## TASK DESCRIPTION
Exactly the lines from the one containing "ZŠ a MŠ Vraný" through the end of the entries, both ends included, are to be output.

[Start of Attachment]

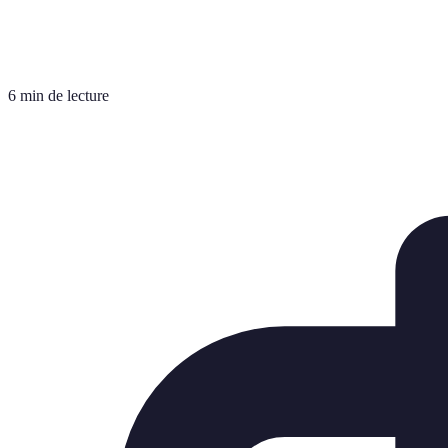
6 min de lecture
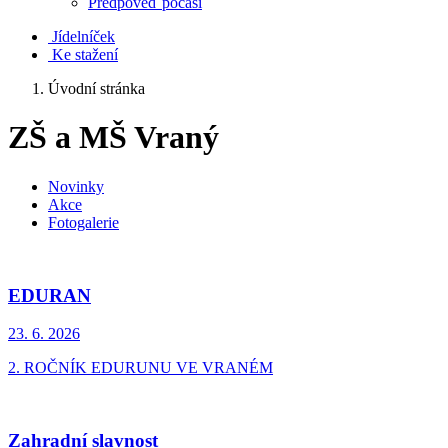
Předpověď počasí
Jídelníček
Ke stažení
Úvodní stránka
ZŠ a MŠ Vraný
Novinky
Akce
Fotogalerie
EDURAN
23. 6.
2026
2. ROČNÍK EDURUNU VE VRANÉM
Zahradní slavnost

[End of Attachment]

## EXERCISE RESULT
ZŠ a MŠ Vraný
Novinky
Akce
Fotogalerie
EDURAN
23. 6.
2026
2. ROČNÍK EDURUNU VE VRANÉM
Zahradní slavnost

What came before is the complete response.